而且她也没检查过自己那下面究竟怎样,糊里糊涂就去泡澡了。
程予风傻了。
他微微张唇,难以置信地看了孟南霜许久,才想起来在识海中问灵鸟:“你在吗?”
孟南霜也傻着,倒是被他一声惊醒了。
她连忙在识海中回应他:“我在。”
“孟南霜炼女气丹那天,我们发生了什么,你知道吗?”程予风语气很急。
孟南霜想了一阵,答:“我也不太清楚,但你们确实同房很久。”
“你指的是哪个同房?”程予风还保持着些理智。
“……我也不清楚,”孟南霜直言,“但我知道,那天孟南霜离开时,修士服下的确是……光着腿的,而且,你们在房间中待了很长时间。”
程予风深吸一口气。
孟南霜继续用复仇灵鸟的声音道:
“宿主,这事你必须自己有判断。”
“我只知道,孟南霜除了跟你,确实没跟其他人同床过,这一点我可以保证。”
程予风感到一阵眩晕。
他掐了自己和灵鸟的联系,垂下头,整个人靠在墙上。
像是丢了魂儿。
破案了。
孟南霜松一口气,刚才自己跟程予风说话,心里也在分析,越分析,越肯定。
这孩子,应该就是……她和程予风的。
她倒抽一口凉气。
程予风本来就恨她入骨,绑护命术那次他就差点气死,这次又是孩子,还他俩单独相处……他会不会一怒之下把她杀了?
不会真要了她小命吧?
孟南霜怕得开始发抖。
但她随即又想,不不不,他们有护命术加身,她要是死了,那他不也得死?
所以就算程予风再怎么讨厌她,也杀不掉她。
放心了放心了,孟南霜又在心里安抚自己。
感觉自己像个精分。
程予风还在靠墙沉思,脸上的震惊崩溃是很明显的。
“程师兄……”孟南霜小声叫他一下,“你还好吗?”
程予风缓缓抬起头,看向她。
孟南霜猛然发现,不知何时,他眼里已经爬满血丝。
他刚才是急火攻心了吗?
她本来还想跟他商量商量,这孩子是生还是打,现在……
她连话都不敢说。
孟南霜看着程予风,张了张嘴,却也不知该说什么。
程予风突然抬步走了过来,弯下腰,一把将她按倒在床上。
“孟南霜,这就是你想要的?”他整个人跪在床上,一手按着孟南霜的肩,一手撑在她腰侧,脸离她很近,突然笑了,只不过笑得比哭还难看。

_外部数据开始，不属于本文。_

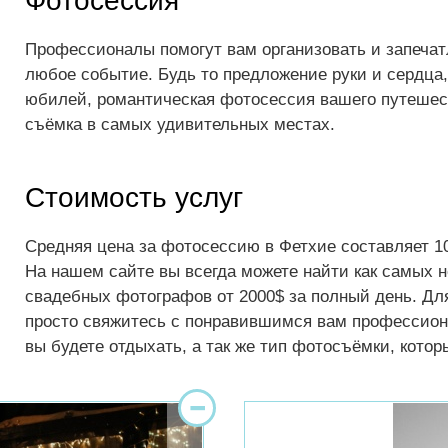
Фотосессия
Профессионалы помогут вам организовать и запечат
любое событие. Будь то предложение руки и сердца,
юбилей, романтическая фотосессия вашего путешес
съёмка в самых удивительных местах.
Стоимость услуг
Средняя цена за фотосессию в Фетхие составляет 10
На нашем сайте вы всегда можете найти как самых н
свадебных фотографов от 2000$ за полный день. Дл
просто свяжитесь с понравившимся вам профессиона
вы будете отдыхать, а так же тип фотосъёмки, кото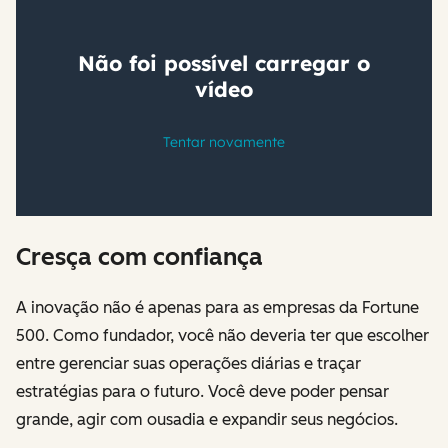
Cresça com confiança
A inovação não é apenas para as empresas da Fortune
500. Como fundador, você não deveria ter que escolher
entre gerenciar suas operações diárias e traçar
estratégias para o futuro. Você deve poder pensar
grande, agir com ousadia e expandir seus negócios.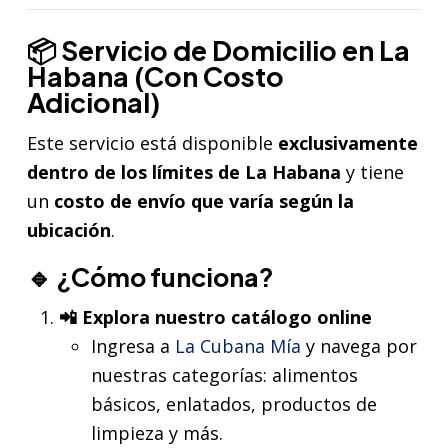
📦 Servicio de Domicilio en La
Habana (Con Costo
Adicional)
Este servicio está disponible
exclusivamente
dentro de los límites de La Habana
y tiene
un
costo de envío que varía según la
ubicación
.
🔹 ¿Cómo funciona?
📲 Explora nuestro catálogo online
Ingresa a
La Cubana Mía
y navega por
nuestras categorías: alimentos
básicos, enlatados, productos de
limpieza y más.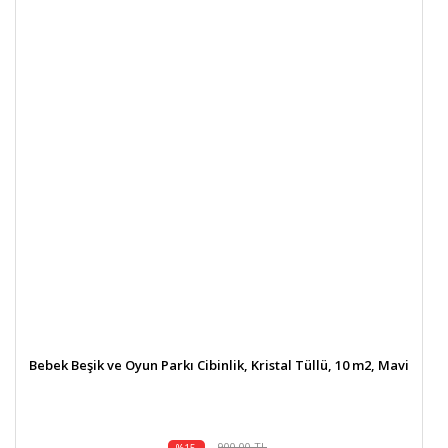
Bebek Beşik ve Oyun Parkı Cibinlik, Kristal Tüllü, 10 m2, Mavi
900,00 TL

“啊?没有,你放心,这孩子我是不会……”孟南霜看着他,紧张得心快跳出来。
“所以你是换策略了?”程予风俯下身,又靠近了她,用力捏了一下她的肩头,神色满是恨和冷怒,“你满意了?你做到了?下一步还想要什么?拿孩子,护命术威胁我给你火灵石?屠我玉顶峰满门?”
孟南霜一愣。
他怎么想到那去了?
她是傻子吗,孩子算什么筹码?
“程师兄,你说话我怎么听不懂?”孟南霜只得又解释,“我为什么要屠玉顶峰满门,我没想过啊,你和阚师兄闵师兄对我都很好,令师尊吴师尊都很和蔼,玉顶峰包吃包住伙食好,安全还又有仙术练,我为什么要杀你们?况且我修为这么低,我也不可能杀啊……”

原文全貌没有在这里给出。